YOUR ASSIGNMENT:
Every line below must be copied as written, except for pictures.
▶
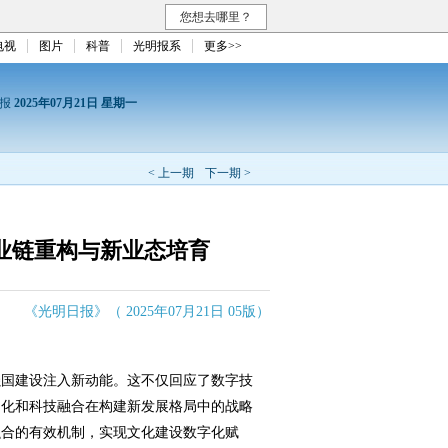
您想去哪里？
电视
图片
科普
光明报系
更多>>
日报
2025年07月21日 星期一
< 上一期
下一期 >
产业链重构与新业态培育
《光明日报》（ 2025年07月21日 05版）
国建设注入新动能。这不仅回应了数字技
文化和科技融合在构建新发展格局中的战略
融合的有效机制，实现文化建设数字化赋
◀
SOLUTION BELOW:
您想去哪里？
电视
图片
科普
光明报系
更多>>
日报
2025年07月21日 星期一
< 上一期
下一期 >
产业链重构与新业态培育
《光明日报》（ 2025年07月21日 05版）
国建设注入新动能。这不仅回应了数字技
文化和科技融合在构建新发展格局中的战略
融合的有效机制，实现文化建设数字化赋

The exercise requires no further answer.